Apple's iWatch may be solar powered and health-focused

Faith Merino · February 3, 2014 · Short URL:

Apple reportedly working on health features for iWatch and new charging techniques

Analysts have been warning for months now that Apple needs to come out with a new product if it wants to stay competitive. That call-to-action was underscored last week when Google announced the sale of its Motorola division to Lenovo, thereby automatically making the new Lenovo/Motorola entity the third largest smartphone player on the market.

Now it looks like Apple is getting serious about putting out new products and features—not just revamping existing products. Coincidentally timed just one week after Apple disappointed shareholders (again) by coming up short in its December quarter earnings, reports are now emerging about the long-awaited Apple iWatch.

The New York Times reported late Sunday night that Apple’s iWatch may come with solar charging or magnetic induction charging.

The Times pointed out that over the last few years, Apple has hired a number of engineers from Tesla, Toyota, and A123 Systems with experience in power technology and battery design. Last fall, Apple put up a job posting for engineers with experience in solar technology.

A source told the Times that the watch is likely to have a curved glass screen, and one idea is to put a solar charging layer directly in the screen. Apple previously experimented with solar-powered iPhones and iPods, but most people keep those devices in pockets and out of the sun.

Another power-charging method that’s currently on the table includes magnetic induction, which is currently used in Nokia phones and allows users to charge their device by putting it on a charging plate. The electric current in the plate creates a magnetic field, which charges the phone.

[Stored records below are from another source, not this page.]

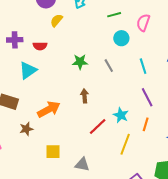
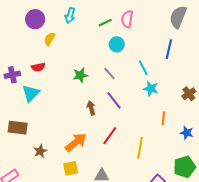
pink semicircle: (143, 23) -> (127, 19), moved
purple cross: (15, 40) -> (12, 75), moved
purple line: (147, 97) -> (114, 100), moved
orange arrow: (49, 109) -> (76, 142), moved
cyan star: (121, 115) -> (151, 89), moved
orange line: (146, 124) -> (163, 118), moved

Phil Schiller has previously waved off the idea of magnetic induction charging for the iPhone and iPad by pointing out that it’s not really wireless charging since you have to plug the plate in to power it, which ultimately creates more hassle and problems.

Another method being discussed is movement-powered charging, which uses magnets that move along a circuit board when the user swings his or her arm while walking, thereby charging the watch.

The Times’ source says that all of these charging methods are “years away from becoming a reality,” which obviously means they’re not going to be present in any iWatch unveiled this year.

The iWatch could, however, have a health focus. The New York Times is reporting that Apple recently met with the FDA to discuss “mobile medical applications.” Meanwhile, 9to5 Mac has reported that Apple is going to bring a unique health focus to iOS 8 with “Healthbook,” which come with the usual monitors: calories burned, steps taken, miles walked, etc. Big deal. But here’s where Apple is going beyond just trying to build its own Fitbit or Basis: Healthbook will also be able to monitor the user’s vital signs, including heart rate, blood pressure, hydration, and possibly even blood data points like glucose levels.

Apple could of course build sensors into the next iPhone, but that still means users will have to consciously measure their vitals and data points, which automatically puts the iPhone at a disadvantage compared to wearables like Fitbit and Basis. The more likely scenario is that Healthbook will be uniquely designed for the iWatch.

And since iOS 8 is due out later this year, it seems reasonable to assume that the iWatch will make its debut around the same time.

Apple shares were up 1.3% Monday morning to $507.